Australian businesses are too focused on the domestic market rather than bigger markets overseas when it comes to making the best of opportunities in e-commerce, says Australia Post boss Ahmed Fahour.

“I’m still somewhat surprised, if I can be critical of our country, how poorly we have taken advantage of the trillion dollars of cross-border buying of e-commerce from Australia to the rest of Asia,” Fahour told the Boao Forum for Asia on Thursday,

Fahour said Australian businesses have the advantage of the lower value of the local currency against the US dollar, which makes Australian goods comparatively cheaper for overseas buyers.

“Yet, for whatever reason, Australian small business still tend to be domestically-focused and not export-orientated despite magnificent (e-commerce) platforms available to them, like Alibaba and others,” Fahour said.

Also, Australia needs to develop its e-commerce sectors.
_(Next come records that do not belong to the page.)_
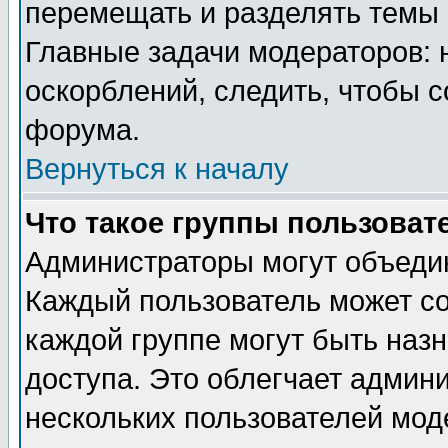
перемещать и разделять темы 
Главные задачи модераторов: 
оскорблений, следить, чтобы 
форума.
Вернуться к началу
Что такое группы пользоват
Администраторы могут объедин
Каждый пользователь может сос
каждой группе могут быть наз
доступа. Это облегчает админ
нескольких пользователей мо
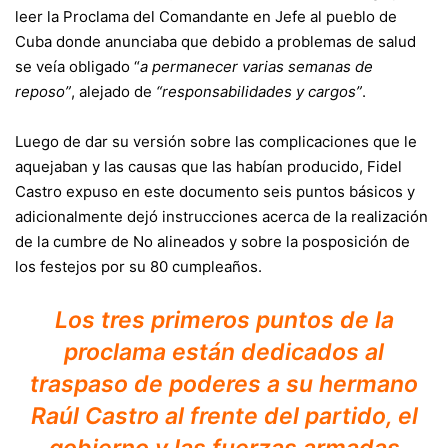
leer la Proclama del Comandante en Jefe al pueblo de
Cuba donde anunciaba que debido a problemas de salud
se veía obligado “
a permanecer varias semanas de
reposo”
, alejado de
“responsabilidades y cargos”
.
Luego de dar su versión sobre las complicaciones que le
aquejaban y las causas que las habían producido, Fidel
Castro expuso en este documento seis puntos básicos y
adicionalmente dejó instrucciones acerca de la realización
de la cumbre de No alineados y sobre la posposición de
los festejos por su 80 cumpleaños.
Los tres primeros puntos de la
proclama están dedicados al
traspaso de poderes a su hermano
Raúl Castro al frente del partido, el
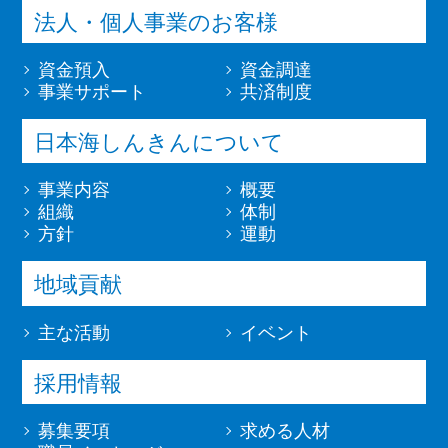
法人・個人事業のお客様
資金預入
資金調達
事業サポート
共済制度
日本海しんきんについて
事業内容
概要
組織
体制
方針
運動
地域貢献
主な活動
イベント
採用情報
募集要項
求める人材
For example, the grocery and food sector in Australia was not as developed as that of Japan.

In Japan, said Fahour, 30 per cent of e-commerce transactions related to food and groceries, but in Australia it was only 10 per cent.
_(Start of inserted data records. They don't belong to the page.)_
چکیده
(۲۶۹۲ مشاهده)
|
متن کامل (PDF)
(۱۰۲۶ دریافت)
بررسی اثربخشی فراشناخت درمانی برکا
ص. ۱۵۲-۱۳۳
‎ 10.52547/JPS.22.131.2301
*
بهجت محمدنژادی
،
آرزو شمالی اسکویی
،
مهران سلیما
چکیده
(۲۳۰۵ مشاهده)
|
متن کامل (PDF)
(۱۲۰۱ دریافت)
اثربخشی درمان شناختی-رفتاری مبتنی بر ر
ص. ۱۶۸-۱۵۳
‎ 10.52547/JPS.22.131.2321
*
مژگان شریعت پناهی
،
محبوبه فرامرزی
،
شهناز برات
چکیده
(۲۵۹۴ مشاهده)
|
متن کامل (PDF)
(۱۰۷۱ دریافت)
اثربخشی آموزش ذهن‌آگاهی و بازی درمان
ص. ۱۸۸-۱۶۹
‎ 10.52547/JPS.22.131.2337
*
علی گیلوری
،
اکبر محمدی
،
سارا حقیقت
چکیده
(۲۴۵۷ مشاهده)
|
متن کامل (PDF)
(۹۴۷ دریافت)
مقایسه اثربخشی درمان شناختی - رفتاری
The co-founder of luxury fashion online retailer Net-A-Porter, Megan Quinn, said too many business had a fear of the unknown.

She also said that government could help grow e-commerce by ensuring that businesses could get connectivity to high-speed wi-fi.

Furthermore, businesses needed access to information on the differences between e-commerce platforms, and even social media platforms, in different countries.

Even in online shopping, consumers overseas had different expectations of price, and packaging, and had different cultural needs.

James Li, chief development officer of China’s Didi Chuxing, the world’s largest ride-sharing company, said services were likely to be the next growth area in e-commerce.

“We are growing much faster than any other e-commerce company in China.” Li said.

Chemist Warehouse chief executive Damien Gance said businesses aiming to make sales on China’s big e-commerce platforms had the mistaken belief that because China was such a big market, all they had to do was plant a flag there.

“If you go there (China), you need to engage in all the things that you did when you grew your business in Australia,” Gance said.